It is also known to have both connection electrodes on the same Ge housing part, for example on the cover part or on the lower part, to be provided by the temperature-dependent switching mechanism over a kind of current bridge depending on the temperature in Can be connected.

When assembling such temperature-dependent switches the temperature-dependent switching mechanism is inserted in the lower part, which is then closed by the cover part. this happens usually in that a raised edge of the lower part is flanged if the lower part is made of metal, or hot pressed if the lower part made of insulating material consists. It is also known that the cover part and the lower part fit into one another to push and connect with each other via detents.  
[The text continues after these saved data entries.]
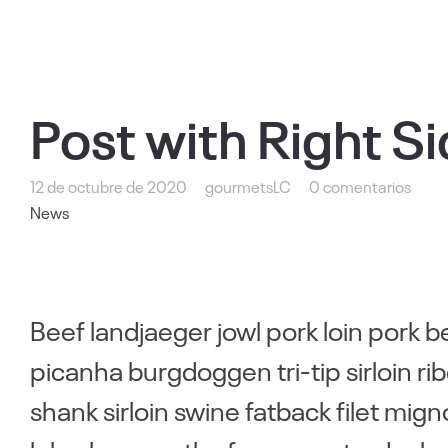
Post with Right S
12 de octubre de 2020
gourmetsLC
0 comentarios
News
Beef landjaeger jowl pork loin pork b
picanha burgdoggen tri-tip sirloin 
shank sirloin swine fatback filet mig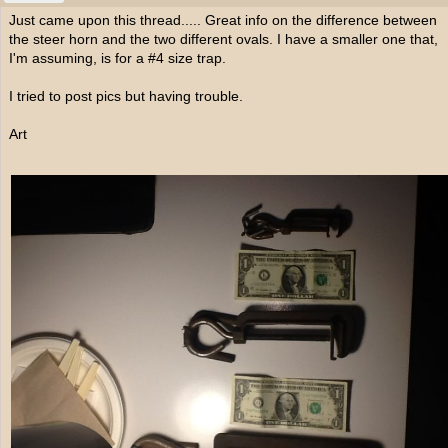
Just came upon this thread..... Great info on the difference between
the steer horn and the two different ovals. I have a smaller one that,
I'm assuming, is for a #4 size trap.
I tried to post pics but having trouble.
Art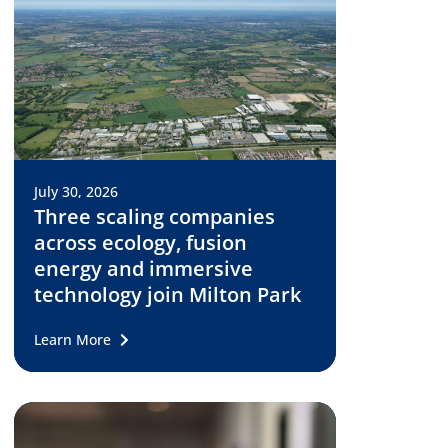
July 30, 2026
Three scaling companies
across ecology, fusion
energy and immersive
technology join Milton Park
Learn More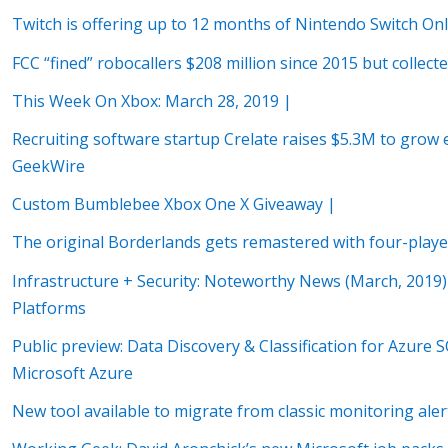
Twitch is offering up to 12 months of Nintendo Switch On
FCC “fined” robocallers $208 million since 2015 but collect
This Week On Xbox: March 28, 2019 |
Recruiting software startup Crelate raises $5.3M to grow e
GeekWire
Custom Bumblebee Xbox One X Giveaway |
The original Borderlands gets remastered with four-pla
Infrastructure + Security: Noteworthy News (March, 2019) 
Platforms
Public preview: Data Discovery & Classification for Azur
Microsoft Azure
New tool available to migrate from classic monitoring ale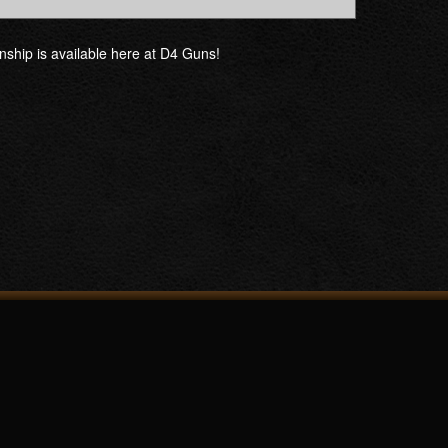
manship is available here at D4 Guns!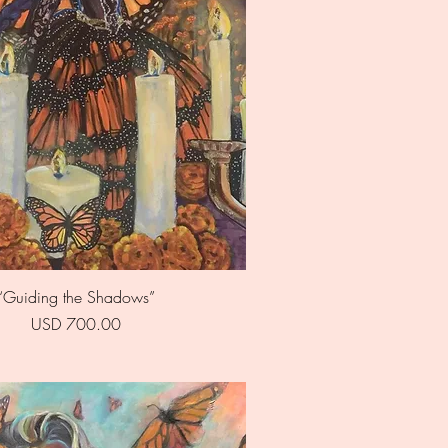
Quick View
“Guiding the Shadows”
Price
USD 700.00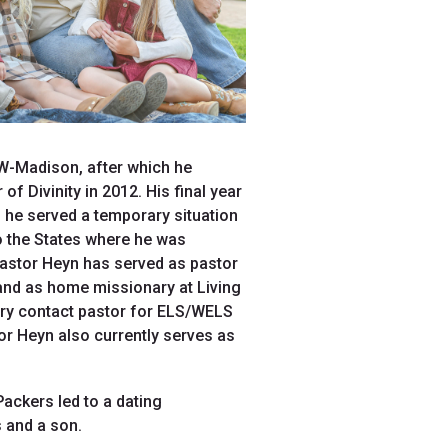
UW-Madison, after which he
 Divinity in 2012. His final year
 he served a temporary situation
to the States where he was
Pastor Heyn has served as pastor
and as home missionary at Living
ary contact pastor for ELS/WELS
or Heyn also currently serves as
ackers led to a dating
 and a son.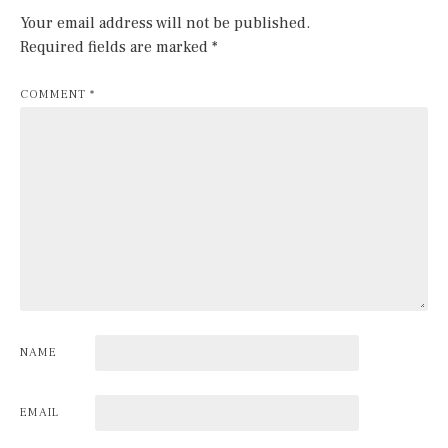
Your email address will not be published.
Required fields are marked
*
COMMENT
*
NAME
EMAIL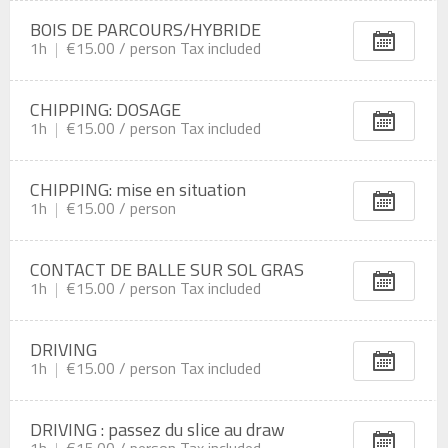
BOIS DE PARCOURS/HYBRIDE
1h
€15.00 /
person
Tax included
CHIPPING: DOSAGE
1h
€15.00 /
person
Tax included
CHIPPING: mise en situation
1h
€15.00 /
person
CONTACT DE BALLE SUR SOL GRAS
1h
€15.00 /
person
Tax included
DRIVING
1h
€15.00 /
person
Tax included
DRIVING : passez du slice au draw
1h
€15.00 /
person
Tax included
The connection point between the lower part and the cover part represents a seam that gives rise to tightness problems. The temperature-dependent switches are namely often used in dusty or damp environments, so that dust and moisture must be prevented from entering the Penetrate inside the switch and impair its function term. In addition, these switches must have an appropriate one Have dielectric strength, because over the switches can there are great tensions that do not cause the scarf to break through ters in the area of the interface.
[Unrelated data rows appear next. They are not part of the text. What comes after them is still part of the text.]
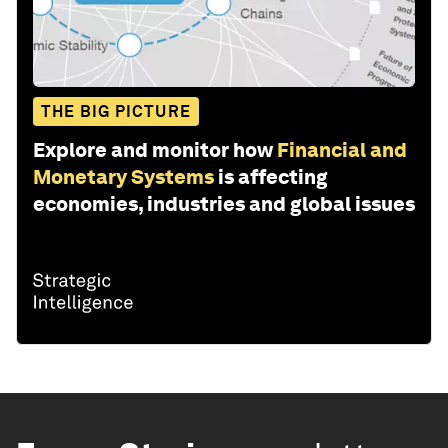
THE BIG PICTURE
Explore and monitor how
Financial and
Monetary Systems
is affecting
economies, industries and global issues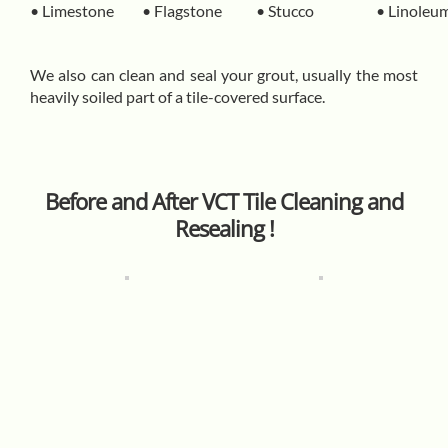
• Limestone
• Flagstone
• Stucco
• Linoleu
We also can clean and seal your grout, usually the most
heavily soiled part of a tile-covered surface.
Before and After VCT Tile Cleaning and
Resealing !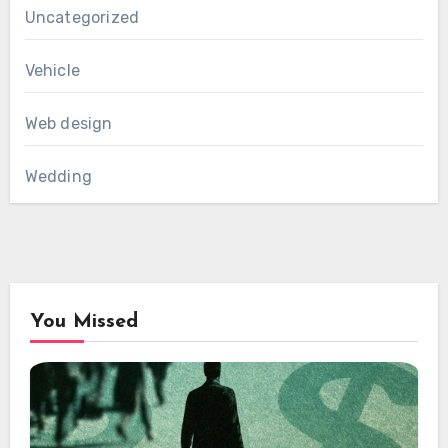
Uncategorized
Vehicle
Web design
Wedding
You Missed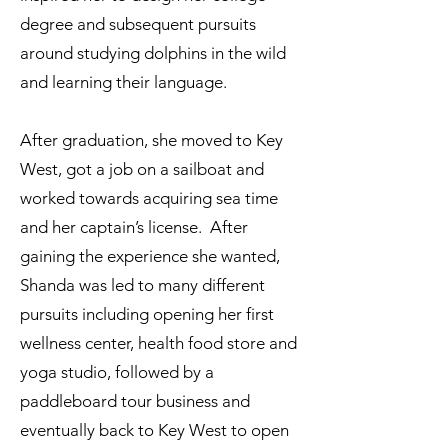
degree and subsequent pursuits
around studying dolphins in the wild
and learning their language.
After graduation, she moved to Key
West, got a job on a sailboat and
worked towards acquiring sea time
and her captain’s license. After
gaining the experience she wanted,
Shanda was led to many different
pursuits including opening her first
wellness center, health food store and
yoga studio, followed by a
paddleboard tour business and
eventually back to Key West to open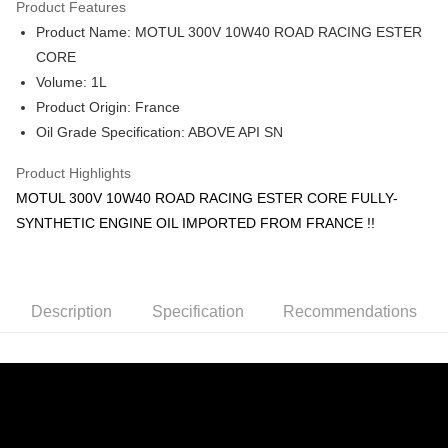
Product Features
Boost
Product Name: MOTUL 300V 10W40 ROAD RACING ESTER
Shipping Method
CORE
Volume: 1L
Home Delivery
Shipping Rates
Product Origin: France
Home Delivery
Oil Grade Specification: ABOVE API SN
Product Highlights
MOTUL 300V 10W40 ROAD RACING ESTER CORE FULLY-
SYNTHETIC ENGINE OIL IMPORTED FROM FRANCE !!
Description
Specification
Recommendations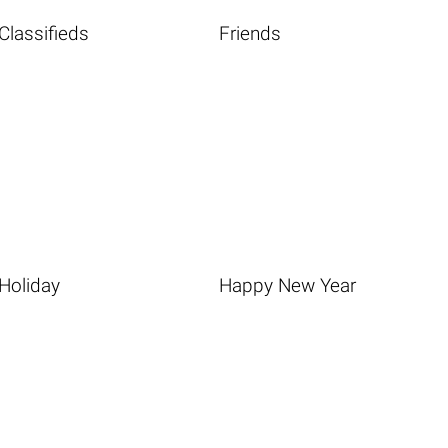
Classifieds
Friends
Holiday
Happy New Year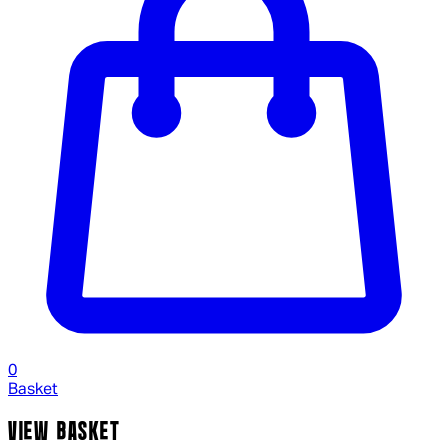
0
Basket
VIEW BASKET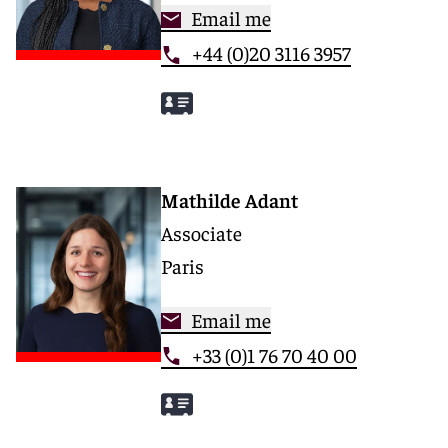
Email me
+44 (0)20 3116 3957
Mathilde Adant
Associate
Paris
Email me
+33 (0)1 76 70 40 00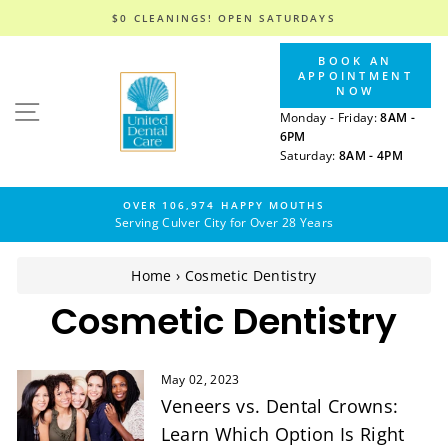
$0 CLEANINGS! OPEN SATURDAYS
Skip
BOOK AN
to
APPOINTMENT
content
NOW
SITE NAVIGATION
Monday - Friday:
8AM -
6PM
Saturday:
8AM - 4PM
OVER 106,974 HAPPY MOUTHS
Serving Culver City for Over 28 Years
Home
›
Cosmetic Dentistry
Cosmetic Dentistry
May 02, 2023
Veneers vs. Dental Crowns:
Learn Which Option Is Right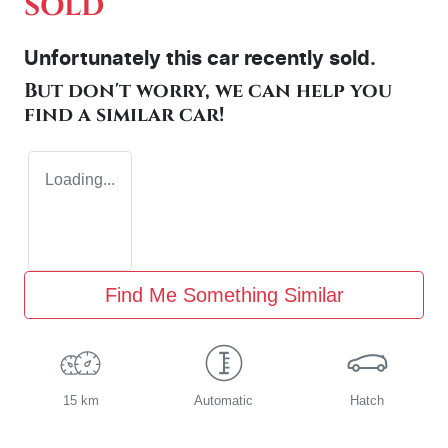
SOLD
Unfortunately this
car
recently sold.
But don't worry, we can help you
find a similar
car
!
Loading...
Find Me Something Similar
15 km
Automatic
Hatch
Various possibilities are now available in the prior art wrote, about the corresponding stress exposed tempe Optionally sealed switches depending on customer requirements become.

The usual procedure for manufacturers of such switches is such that these switches including their connection technology, i.e. the soldered connection leads or other Zu lines, are manufactured before certain lots of so assembled switch with a special seal ver will see.

DE 196 09 310 A1 describes a temperature-dependent switch known in which the lower part made of insulating material and Cover part is made of metal. The seal between the lower part and the cover part is made using a hot ver pressed edge. In everyday operation it has now emerged that this hot-pressed edge is often not necessary tightness against dust and moisture.  

DE 196 23 570 A1 describes a temperature-dependent switch known in the lower part and cover part made of metal are, with a Kapton film between these two housings share not only for the required electrical insulation but also for tightness against dust and moisture should worry. For this purpose is a raised edge of the lower part flanged onto the cover part. Here too it turned out that this and comparable scarf even with a flanged edge certain conditions is not sufficient if an iso lier film is provided.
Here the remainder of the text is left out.